October 2013
New York University Journal of Law & Business;Fall2013, Vol. 10 Issue 1, p37
Academic Journal
Legal regulation of whistleblowing activity has evolved into a critical tool for identifying wrongdoing in both the private and public spheres, and at both the state and federal levels. Robust growth continues in the use and sophistication of statutes designed to promote whistleblowing.

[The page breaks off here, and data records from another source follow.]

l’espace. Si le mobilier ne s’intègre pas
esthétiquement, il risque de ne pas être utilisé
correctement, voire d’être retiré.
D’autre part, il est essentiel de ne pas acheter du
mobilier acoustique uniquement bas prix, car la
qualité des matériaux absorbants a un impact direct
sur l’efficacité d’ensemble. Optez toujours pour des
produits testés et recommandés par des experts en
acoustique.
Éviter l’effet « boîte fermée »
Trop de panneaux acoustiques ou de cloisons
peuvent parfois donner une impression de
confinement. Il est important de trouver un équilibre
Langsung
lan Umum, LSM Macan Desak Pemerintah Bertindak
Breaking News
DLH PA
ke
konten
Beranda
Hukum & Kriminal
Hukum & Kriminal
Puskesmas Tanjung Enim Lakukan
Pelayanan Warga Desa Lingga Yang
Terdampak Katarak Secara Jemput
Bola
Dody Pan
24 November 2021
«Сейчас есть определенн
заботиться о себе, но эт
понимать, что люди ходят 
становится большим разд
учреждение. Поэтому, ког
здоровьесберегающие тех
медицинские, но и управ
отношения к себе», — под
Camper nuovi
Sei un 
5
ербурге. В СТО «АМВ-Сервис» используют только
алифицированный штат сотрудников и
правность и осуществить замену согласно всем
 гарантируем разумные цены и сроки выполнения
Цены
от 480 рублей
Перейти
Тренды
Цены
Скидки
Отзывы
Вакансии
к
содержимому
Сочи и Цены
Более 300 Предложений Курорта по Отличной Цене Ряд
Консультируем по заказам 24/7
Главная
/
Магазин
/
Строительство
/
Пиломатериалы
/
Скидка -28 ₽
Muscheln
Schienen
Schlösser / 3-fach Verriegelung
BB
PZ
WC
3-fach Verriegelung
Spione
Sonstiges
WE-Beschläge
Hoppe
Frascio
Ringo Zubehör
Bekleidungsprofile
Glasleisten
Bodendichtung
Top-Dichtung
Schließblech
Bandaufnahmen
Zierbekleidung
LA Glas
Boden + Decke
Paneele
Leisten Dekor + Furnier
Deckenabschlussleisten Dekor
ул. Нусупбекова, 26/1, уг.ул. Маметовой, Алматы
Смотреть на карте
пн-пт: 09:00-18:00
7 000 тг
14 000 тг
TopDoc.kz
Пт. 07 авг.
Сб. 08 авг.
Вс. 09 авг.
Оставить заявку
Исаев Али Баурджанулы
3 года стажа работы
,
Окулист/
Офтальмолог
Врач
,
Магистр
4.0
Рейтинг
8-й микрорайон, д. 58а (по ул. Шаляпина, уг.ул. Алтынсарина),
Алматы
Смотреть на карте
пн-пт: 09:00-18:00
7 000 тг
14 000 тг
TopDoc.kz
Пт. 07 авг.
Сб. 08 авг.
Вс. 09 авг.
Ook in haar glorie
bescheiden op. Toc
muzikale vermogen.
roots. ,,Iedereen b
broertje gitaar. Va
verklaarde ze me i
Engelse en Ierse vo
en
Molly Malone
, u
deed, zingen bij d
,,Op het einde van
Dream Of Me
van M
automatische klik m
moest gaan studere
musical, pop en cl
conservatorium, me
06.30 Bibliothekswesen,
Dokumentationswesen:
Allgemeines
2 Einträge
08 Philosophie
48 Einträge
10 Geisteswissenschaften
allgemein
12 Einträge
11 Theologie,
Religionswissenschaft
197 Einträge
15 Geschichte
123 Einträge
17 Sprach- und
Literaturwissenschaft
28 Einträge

These include long-existing statutes, such as the False Claims Act, and newer laws-such as numerous state false claims acts, the Sarbanes-Oxley Act of 2002, the Dodd-Frank Act of 2010, and the Whistleblower Protection Enhancement Act of 2012. Implementation of these statutes, particularly those providing financial rewards to whistleblowers, has led to the revelation of scores of large-scale government and private sector frauds and the recovery of billions of dollars from wrongdoers These successes, however, mask numerous barriers encountered by whistleblowers within the complex legal framework designed to encourage disclosures. In many situations, whistleblowers are not protected from retaliation, and financial incentives are often denied for reasons inconsistent with legislators' intent to promote reporting. A more effective and cohesive approach to whistleblower incentives and protection across the U.S. has the potential to yield important benefits for law enforcement, government entities, businesses, and other organizations. We address barriers to whistleblowing by examining the current legal landscape and providing recommendations for strengthening whistleblower laws and policies. First, we review existing state and federal statutory measures protecting and encouraging whistleblowers to elucidate the evolutionary trends in whistleblowing law and policy approaches. Next, we identify the weaknesses in these existing frameworks before proposing a model comprehensive statutory approach. These recommendations maximize the likelihood that the primary goals of whistleblowing--deterring, exposing, and halting wrongdoing--will be achieved.